Key Words: Artificial intelligence; Ultrasound report generation; Vision-Language Models; Natural language generation; Large language model

Core Tip: This article investigates artificial intelligence assisted ultrasound report generation using vision-language models, addressing challenges unique to ultrasound imaging, such as numerical measurement accuracy, multi-image correlation, and template integration. Unlike standardized radiological imaging, ultrasound variability stems from operator-dependent acquisition and image noise, complicating automated analysis. The framework integrates Transformer-based Optical Character Recognition for measurement extraction, pseudo-case synthesis for data augmentation, and cross-modal alignment to improve report precision. Innovations include leveraging historical reports, video data, and clinical expertise to enhance diagnostic outputs. Ethical protocols ensure data privacy, while template-driven workflows enhance clinical relevance. Future advancements focus on real-time reporting, personalized diagnostics, and multimodal models like GPT-4 vision.

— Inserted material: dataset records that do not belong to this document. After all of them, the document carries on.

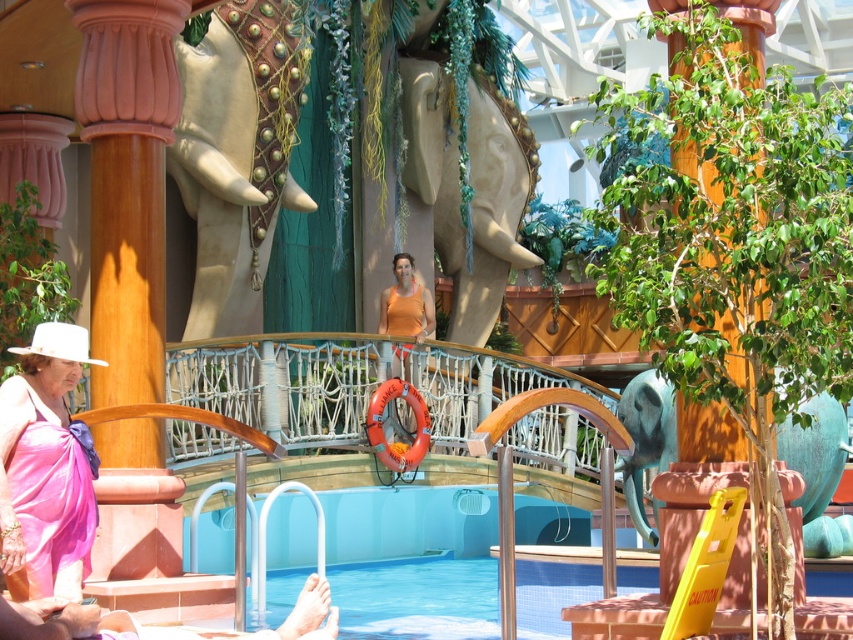 Question: Does pink wood column at left appear over green leafy plant at center?

Choices:
 (A) no
 (B) yes

Answer: (A)

Question: Can you confirm if pink wood column at left is positioned to the right of green leafy plant at center?

Choices:
 (A) no
 (B) yes

Answer: (A)

Question: Among these points, which one is nearest to the camera?

Choices:
 (A) (712, 195)
 (B) (136, 202)

Answer: (A)

Question: Observing the image, what is the correct spatial positioning of pink wood column at left in reference to pink satin dress at lower left?

Choices:
 (A) below
 (B) above

Answer: (B)

Question: Which point is farther to the camera?

Choices:
 (A) green leafy plant at center
 (B) pink satin dress at lower left
 (C) pink wood column at left

Answer: (C)

Question: Which object is closer to the camera taking this photo?

Choices:
 (A) pink satin dress at lower left
 (B) green leafy plant at center

Answer: (B) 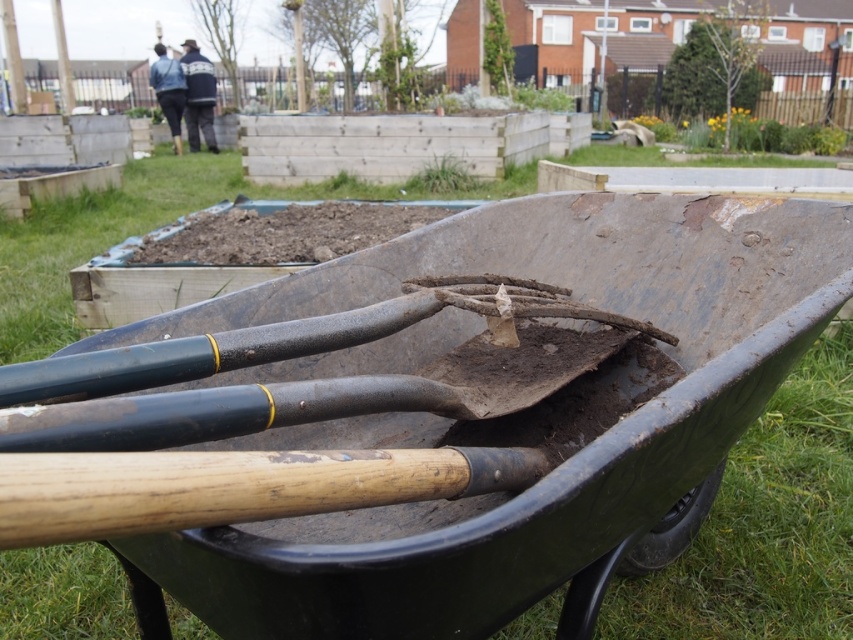 Between green rubber cart at center and brown soil at center, which one is positioned higher?

brown soil at center

Is green rubber cart at center to the right of brown soil at center from the viewer's perspective?

Yes, green rubber cart at center is to the right of brown soil at center.

Measure the distance between green rubber cart at center and camera.

green rubber cart at center and camera are 56.96 centimeters apart from each other.

Where is `green rubber cart at center`? Image resolution: width=853 pixels, height=640 pixels. green rubber cart at center is located at coordinates (461, 406). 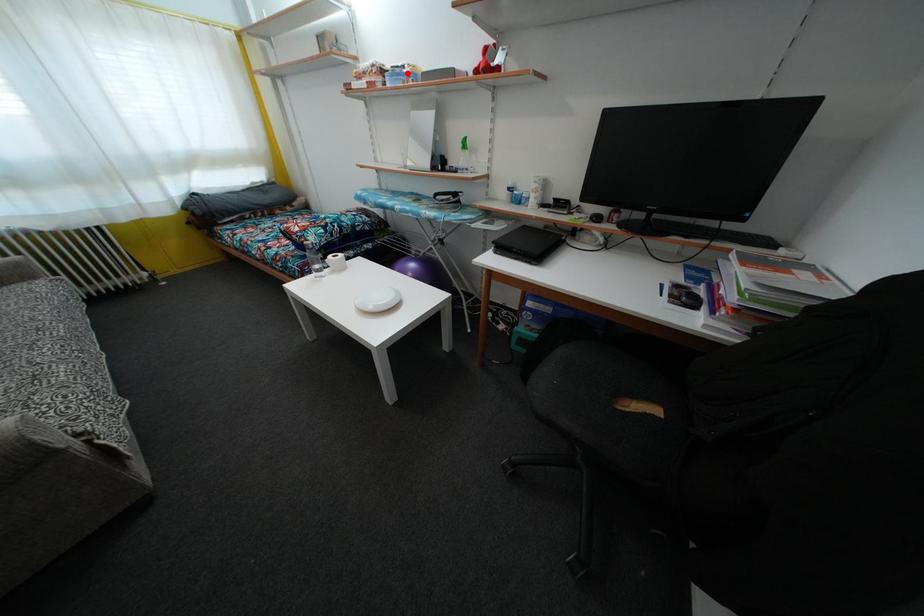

This article bridges artificial intelligence capabilities with clinical demands to standardize reports, reduce workloads, and support ultrasound decision-making.

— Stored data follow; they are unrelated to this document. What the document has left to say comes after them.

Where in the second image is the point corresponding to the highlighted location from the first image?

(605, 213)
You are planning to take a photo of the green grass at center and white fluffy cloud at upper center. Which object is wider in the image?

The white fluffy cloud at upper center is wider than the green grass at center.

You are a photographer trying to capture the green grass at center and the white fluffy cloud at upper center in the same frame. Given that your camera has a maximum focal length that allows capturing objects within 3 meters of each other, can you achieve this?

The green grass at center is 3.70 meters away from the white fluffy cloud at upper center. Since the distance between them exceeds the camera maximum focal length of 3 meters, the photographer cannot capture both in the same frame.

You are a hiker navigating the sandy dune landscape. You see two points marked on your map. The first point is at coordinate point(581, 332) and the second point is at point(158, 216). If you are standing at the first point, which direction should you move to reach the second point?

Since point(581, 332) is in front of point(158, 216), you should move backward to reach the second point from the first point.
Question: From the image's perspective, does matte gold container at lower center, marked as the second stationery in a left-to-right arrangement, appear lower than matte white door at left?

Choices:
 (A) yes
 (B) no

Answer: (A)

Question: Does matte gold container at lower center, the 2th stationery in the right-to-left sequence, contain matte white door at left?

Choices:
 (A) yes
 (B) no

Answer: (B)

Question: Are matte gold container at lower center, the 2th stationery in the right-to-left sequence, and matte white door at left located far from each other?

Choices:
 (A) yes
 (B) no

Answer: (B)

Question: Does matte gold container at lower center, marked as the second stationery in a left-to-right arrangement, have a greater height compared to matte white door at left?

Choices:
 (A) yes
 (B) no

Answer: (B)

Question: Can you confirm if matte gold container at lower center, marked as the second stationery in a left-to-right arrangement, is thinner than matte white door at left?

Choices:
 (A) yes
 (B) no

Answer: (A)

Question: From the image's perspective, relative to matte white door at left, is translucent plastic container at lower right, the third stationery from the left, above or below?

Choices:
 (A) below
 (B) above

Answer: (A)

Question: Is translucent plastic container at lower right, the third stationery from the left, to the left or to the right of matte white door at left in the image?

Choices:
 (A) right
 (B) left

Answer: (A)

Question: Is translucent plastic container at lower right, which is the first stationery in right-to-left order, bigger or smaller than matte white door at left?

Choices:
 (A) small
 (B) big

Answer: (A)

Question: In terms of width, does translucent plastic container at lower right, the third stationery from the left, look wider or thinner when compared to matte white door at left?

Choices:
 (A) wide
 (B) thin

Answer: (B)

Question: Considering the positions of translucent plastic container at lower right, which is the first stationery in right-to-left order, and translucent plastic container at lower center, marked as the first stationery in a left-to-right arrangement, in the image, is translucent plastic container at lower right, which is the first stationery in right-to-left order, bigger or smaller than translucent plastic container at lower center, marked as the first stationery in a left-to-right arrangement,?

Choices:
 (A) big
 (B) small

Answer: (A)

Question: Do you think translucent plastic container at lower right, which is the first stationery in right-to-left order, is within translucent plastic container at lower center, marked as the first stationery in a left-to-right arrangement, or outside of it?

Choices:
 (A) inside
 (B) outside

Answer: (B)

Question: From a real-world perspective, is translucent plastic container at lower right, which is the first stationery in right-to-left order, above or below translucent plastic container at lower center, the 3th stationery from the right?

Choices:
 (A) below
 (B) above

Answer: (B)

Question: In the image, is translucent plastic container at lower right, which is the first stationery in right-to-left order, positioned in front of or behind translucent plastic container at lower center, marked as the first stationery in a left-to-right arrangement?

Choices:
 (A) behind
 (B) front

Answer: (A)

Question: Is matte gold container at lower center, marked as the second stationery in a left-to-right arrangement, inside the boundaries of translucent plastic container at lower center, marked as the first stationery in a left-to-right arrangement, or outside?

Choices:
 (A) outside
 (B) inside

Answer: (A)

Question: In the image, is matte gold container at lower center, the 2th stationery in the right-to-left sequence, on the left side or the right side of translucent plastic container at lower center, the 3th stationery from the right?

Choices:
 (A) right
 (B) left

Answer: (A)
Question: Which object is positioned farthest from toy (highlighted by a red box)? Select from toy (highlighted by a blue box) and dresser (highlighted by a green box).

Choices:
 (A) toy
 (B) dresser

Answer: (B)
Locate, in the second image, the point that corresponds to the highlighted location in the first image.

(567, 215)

Citation: Zeng JH, Zhao KK, Zhao NB. Artificial intelligence assisted ultrasound report generation. Artif Intell Med Imaging 2025; 6(1): 107069
URL: https://www.wjgnet.com/2644-3260/full/v6/i1/107069.htm
DOI: https://dx.doi.org/10.35711/aimi.v6.i1.107069

INTRODUCTION

Manually generating medical reports from medical images is a time-consuming process, and the results may vary depending on the clinician. Automated medical report generation holds significant value for improving efficiency and diagnostic accuracy in the medical field. As highlighted in Table 1, various artificial intelligence (AI) models, such as convolutional neural networks (CNN)-long short-term memory (LSTM), Transformer-based models, and visual language models (VLMs), each have distinct architectural features and clinical relevance.

Table 1 Comparison of artificial intelligence models for ultrasound report generation.

Method	Architectural features	Clinical relevance
CNN-LSTM	Combines CNN and LSTM, suitable for processing sequential data	Performs well in handling image and sequence information, applicable for ultrasound image analysis
Transformer-based models	Based on self-attention mechanisms, capable of capturing long-range dependencies, suitable for parallel processing	Excels in generating natural language reports, suitable for complex ultrasound report generation
VLMs	Integrates visual and linguistic information, capable of understanding image content and generating related text	Outstanding performance in multimodal learning, enhances the accuracy and clinical relevance of ultrasound reports

CNN: Convolutional Neural Networks; LSTM: Long short-term memory networks; VLMs: Visual language models.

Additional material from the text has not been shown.